ORLANDO -- The sign at the park entrance on Monday said "No Swimming Today." Considering what happened a day earlier, who would want to?"It felt like I was hit by a car," Doug McCard said.
A car with jaws and teeth and a spiny tail. McCard's Sunday morning swim was rudely interrupted by an alligator, which went after him like Kirstie Alley goes after an éclair.
(Click here for WKMG's video and story on McCard.)
McCard will be OK, though he'll never be able to take off his shirt again without causing people to wonder if he was a spy caught and tortured by the North Koreans. All of which got me wondering whether we give the triathlon enough respect.
The casual observer sees a bunch of spindly people doing three mundane activities, none of which include swimming or biking or running to the nearest psychiatrist.
Don't you have to be at least slightly deranged to voluntarily swim 2.4 miles, bike 112 miles and then run a 26.2-mile marathon? Most of us won't do that in a lifetime. Ironman participants do it in a day.
From a sheer toughness standpoint, the training tops anything on those Gatorade commercials where fluorescent sweat spews from exhausted football, basketball and tennis players.
Then you throw in the fact that even if Serena Williams is infuriated at a linesman, no one is going to leave practice with gash marks.
"The worst one is on my chest," McCard said. "The muscle is actually coming out."
He'd gone to Moss Park for a not-so-quick dip at about 8 a.m. It's on the shore of Lake Mary Jane, a large lake about 15 miles southeast of downtown Orlando. McCard had been swimming about 20 minutes and planned to go at least another hour.
Then came that runaway gator.
"Is this really happening," was McCard's first thought. It was quickly followed by "How do I get out of this?"
The gator, estimated at eight-to-10 feet long, had clamped down on his chest. Luckily McCard was in waist-deep water so he could stand up and fight.He slammed his elbow down onto the gator's head. The reptile let go and McCard kept punching and yelling. He did not remember exactly what he yelled, but it probably wasn't "Go Magic!"

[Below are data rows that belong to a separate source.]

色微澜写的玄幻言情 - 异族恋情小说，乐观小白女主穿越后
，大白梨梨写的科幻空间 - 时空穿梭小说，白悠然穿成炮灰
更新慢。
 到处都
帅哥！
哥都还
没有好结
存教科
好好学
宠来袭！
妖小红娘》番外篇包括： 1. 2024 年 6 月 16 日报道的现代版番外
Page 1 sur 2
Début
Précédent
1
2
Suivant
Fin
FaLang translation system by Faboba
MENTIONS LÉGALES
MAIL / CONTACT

McCard, a 35-year-old salesman, had the presence of mind to back away and keep his defenses up. And you want tough?
He was going to just drive himself to the hospital. If Manny Ramirez had five puncture wounds to his chest, one on his hipbone and a few more on his back, he'd need a fleet of trauma surgeons just to help him dial 911.

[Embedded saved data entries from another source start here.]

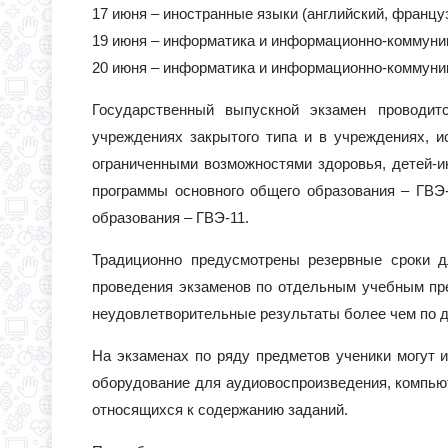
17 июня – иностранные языки (английский, француз
19 июня – информатика и информационно-коммуник
20 июня – информатика и информационно-коммуник
Государственный выпускной экзамен проводит
учреждениях закрытого типа и в учреждениях, 
ограниченными возможностями здоровья, детей-и
программы основного общего образования – ГВЭ-
образования – ГВЭ-11.
Традиционно предусмотрены резервные сроки д
проведения экзаменов по отдельным учебным пр
неудовлетворительные результаты более чем по 
На экзаменах по ряду предметов ученики могут и
оборудование для аудиовоспроизведения, компьют
относящихся к содержанию заданий.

But even Manny wouldn't be stupid enough to swim in alligator-infested water, right?
McCard wasn't stupid. It's just that most bodies of water in Florida are infested with gators. There are about seven alligator attacks a year in the state. With about 1.5 million reptiles and 19 million humans, it's surprising there aren't more Jaws encounters.

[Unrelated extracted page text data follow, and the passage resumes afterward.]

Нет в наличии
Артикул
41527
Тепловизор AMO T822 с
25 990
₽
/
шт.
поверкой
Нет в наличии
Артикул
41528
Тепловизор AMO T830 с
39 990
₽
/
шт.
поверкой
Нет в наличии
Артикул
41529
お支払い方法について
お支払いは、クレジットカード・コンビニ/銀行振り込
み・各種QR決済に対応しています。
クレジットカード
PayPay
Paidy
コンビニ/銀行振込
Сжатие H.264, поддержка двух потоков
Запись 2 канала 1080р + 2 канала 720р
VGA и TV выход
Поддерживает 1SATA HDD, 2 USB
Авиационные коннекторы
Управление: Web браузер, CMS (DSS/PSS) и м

"I swim in other lakes where gators are a bigger problem," McCard said. "But at that lake there are jet skis and boats, and kids are swimming."
He'd been going back and forth along the rope separating the swimming area from the open lake. The water is copper-tinged from the Cypress trees, so McCard never saw the gator coming.
The gator could have mistaken McCard for a fish or been overly territorial due to mating season. Whatever its motivation, state wildlife officials will now try to trap it and turn it into a nice pair of alligator shoes.
McCard was released from the hospital Monday. As soon as his wounds heal he plans to continue training for an Ironman-length triathlon this fall. And no, he's not worried about getting back in the water.
He thinks.
"I can say anything now," McCard said. "But when I step in the water, it might be different."
He's a triathlete. My guess is he'll dive right back in.
As for all those other Gatorade-dripping jocks, they should try to join him. Then we'd really see them sweat.